Throughout the material below, how many lines include the string "jeux"? Reply with only the number.
◆ ◆ ◆ ◆ ◆ ◆ ◆
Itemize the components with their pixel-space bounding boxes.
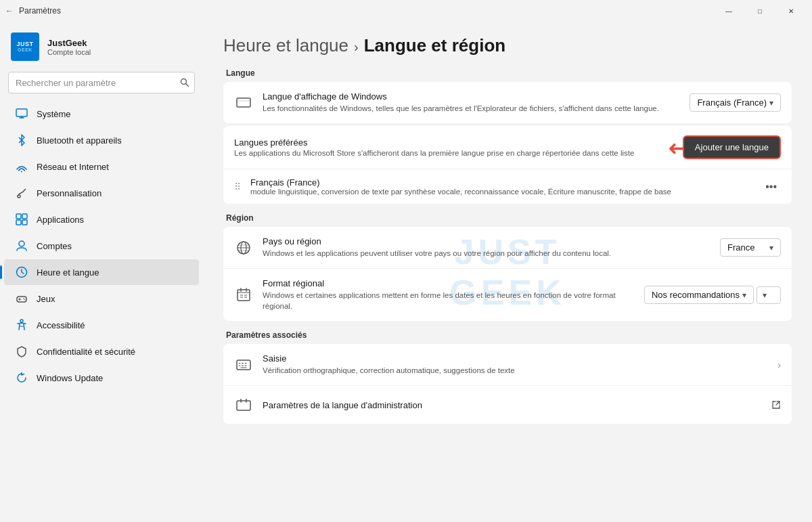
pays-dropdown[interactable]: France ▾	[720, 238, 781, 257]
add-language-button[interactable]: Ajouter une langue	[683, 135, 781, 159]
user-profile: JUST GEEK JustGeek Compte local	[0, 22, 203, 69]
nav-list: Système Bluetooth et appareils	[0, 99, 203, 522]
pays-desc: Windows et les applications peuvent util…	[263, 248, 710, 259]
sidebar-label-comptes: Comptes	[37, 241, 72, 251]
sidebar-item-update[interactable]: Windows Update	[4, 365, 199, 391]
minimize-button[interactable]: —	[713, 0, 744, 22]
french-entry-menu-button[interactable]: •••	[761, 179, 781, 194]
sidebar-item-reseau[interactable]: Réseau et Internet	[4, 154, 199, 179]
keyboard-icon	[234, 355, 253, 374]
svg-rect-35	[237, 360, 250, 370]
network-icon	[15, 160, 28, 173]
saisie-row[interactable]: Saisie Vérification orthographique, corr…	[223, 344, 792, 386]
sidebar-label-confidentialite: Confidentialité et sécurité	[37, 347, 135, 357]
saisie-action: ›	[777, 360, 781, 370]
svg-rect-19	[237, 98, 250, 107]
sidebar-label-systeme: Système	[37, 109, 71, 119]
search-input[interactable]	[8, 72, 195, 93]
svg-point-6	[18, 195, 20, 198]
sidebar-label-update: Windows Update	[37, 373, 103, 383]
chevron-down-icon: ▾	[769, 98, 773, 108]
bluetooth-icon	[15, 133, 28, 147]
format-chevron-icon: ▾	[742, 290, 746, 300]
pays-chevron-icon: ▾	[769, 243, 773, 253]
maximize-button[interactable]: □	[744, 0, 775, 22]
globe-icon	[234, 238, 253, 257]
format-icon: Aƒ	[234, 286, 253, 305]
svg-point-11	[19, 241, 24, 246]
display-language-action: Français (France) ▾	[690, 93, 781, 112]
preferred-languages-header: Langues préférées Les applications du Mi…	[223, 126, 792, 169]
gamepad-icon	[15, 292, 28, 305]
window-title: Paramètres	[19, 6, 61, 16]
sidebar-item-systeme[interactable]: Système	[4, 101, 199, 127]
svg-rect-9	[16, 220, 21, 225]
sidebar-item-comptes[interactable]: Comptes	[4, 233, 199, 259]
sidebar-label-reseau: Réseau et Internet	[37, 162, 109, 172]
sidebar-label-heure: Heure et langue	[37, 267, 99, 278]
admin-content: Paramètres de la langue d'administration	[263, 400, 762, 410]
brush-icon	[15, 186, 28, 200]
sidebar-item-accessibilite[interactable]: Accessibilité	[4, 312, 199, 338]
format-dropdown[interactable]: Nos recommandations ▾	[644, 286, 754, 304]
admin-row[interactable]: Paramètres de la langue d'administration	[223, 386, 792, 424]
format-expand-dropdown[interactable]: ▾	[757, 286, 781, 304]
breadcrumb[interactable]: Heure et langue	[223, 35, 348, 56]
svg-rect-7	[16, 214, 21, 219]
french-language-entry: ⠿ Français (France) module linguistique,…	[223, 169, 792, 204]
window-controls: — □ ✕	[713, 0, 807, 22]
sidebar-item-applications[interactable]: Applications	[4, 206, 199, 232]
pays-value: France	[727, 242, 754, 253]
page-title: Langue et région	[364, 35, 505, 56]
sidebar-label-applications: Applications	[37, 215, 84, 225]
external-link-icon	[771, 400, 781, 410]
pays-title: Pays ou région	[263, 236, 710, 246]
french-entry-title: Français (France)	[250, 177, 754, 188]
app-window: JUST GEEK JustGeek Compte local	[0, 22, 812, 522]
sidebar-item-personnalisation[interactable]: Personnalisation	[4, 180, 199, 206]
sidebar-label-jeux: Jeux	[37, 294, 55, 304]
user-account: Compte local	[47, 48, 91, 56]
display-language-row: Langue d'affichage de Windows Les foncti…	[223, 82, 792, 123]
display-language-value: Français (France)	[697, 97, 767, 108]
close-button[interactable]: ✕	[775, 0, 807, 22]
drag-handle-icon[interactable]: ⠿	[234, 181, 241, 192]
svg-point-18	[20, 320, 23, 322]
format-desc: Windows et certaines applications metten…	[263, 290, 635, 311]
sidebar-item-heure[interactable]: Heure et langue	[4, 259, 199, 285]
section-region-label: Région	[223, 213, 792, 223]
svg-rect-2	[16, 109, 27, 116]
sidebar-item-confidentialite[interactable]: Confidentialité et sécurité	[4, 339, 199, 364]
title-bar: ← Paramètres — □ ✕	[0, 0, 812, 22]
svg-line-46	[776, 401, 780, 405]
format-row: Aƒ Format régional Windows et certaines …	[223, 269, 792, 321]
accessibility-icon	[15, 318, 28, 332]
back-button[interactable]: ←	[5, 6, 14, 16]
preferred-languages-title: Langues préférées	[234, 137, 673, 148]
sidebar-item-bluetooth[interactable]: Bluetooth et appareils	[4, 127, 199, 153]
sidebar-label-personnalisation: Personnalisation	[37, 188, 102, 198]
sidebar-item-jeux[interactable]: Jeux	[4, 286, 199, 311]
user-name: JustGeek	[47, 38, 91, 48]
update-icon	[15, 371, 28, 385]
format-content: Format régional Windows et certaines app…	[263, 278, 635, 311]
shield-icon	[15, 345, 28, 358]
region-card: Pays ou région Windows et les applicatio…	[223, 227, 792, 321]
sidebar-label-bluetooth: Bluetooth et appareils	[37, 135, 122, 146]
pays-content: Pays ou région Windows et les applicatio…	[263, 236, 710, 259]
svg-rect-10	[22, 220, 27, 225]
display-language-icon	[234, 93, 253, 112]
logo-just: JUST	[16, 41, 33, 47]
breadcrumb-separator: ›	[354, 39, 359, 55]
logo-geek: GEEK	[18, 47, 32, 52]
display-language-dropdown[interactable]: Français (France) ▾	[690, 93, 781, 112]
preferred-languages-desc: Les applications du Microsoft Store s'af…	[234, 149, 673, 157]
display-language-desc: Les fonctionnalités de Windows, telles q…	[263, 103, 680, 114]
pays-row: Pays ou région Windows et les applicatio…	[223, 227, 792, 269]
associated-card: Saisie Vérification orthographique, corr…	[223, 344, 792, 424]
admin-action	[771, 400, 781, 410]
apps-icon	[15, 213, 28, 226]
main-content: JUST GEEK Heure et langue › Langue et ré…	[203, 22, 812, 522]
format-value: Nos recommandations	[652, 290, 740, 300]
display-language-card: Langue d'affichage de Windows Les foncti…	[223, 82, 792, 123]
◆ ◆ ◆ ◆ ◆ ◆ ◆
Exercise answer:
2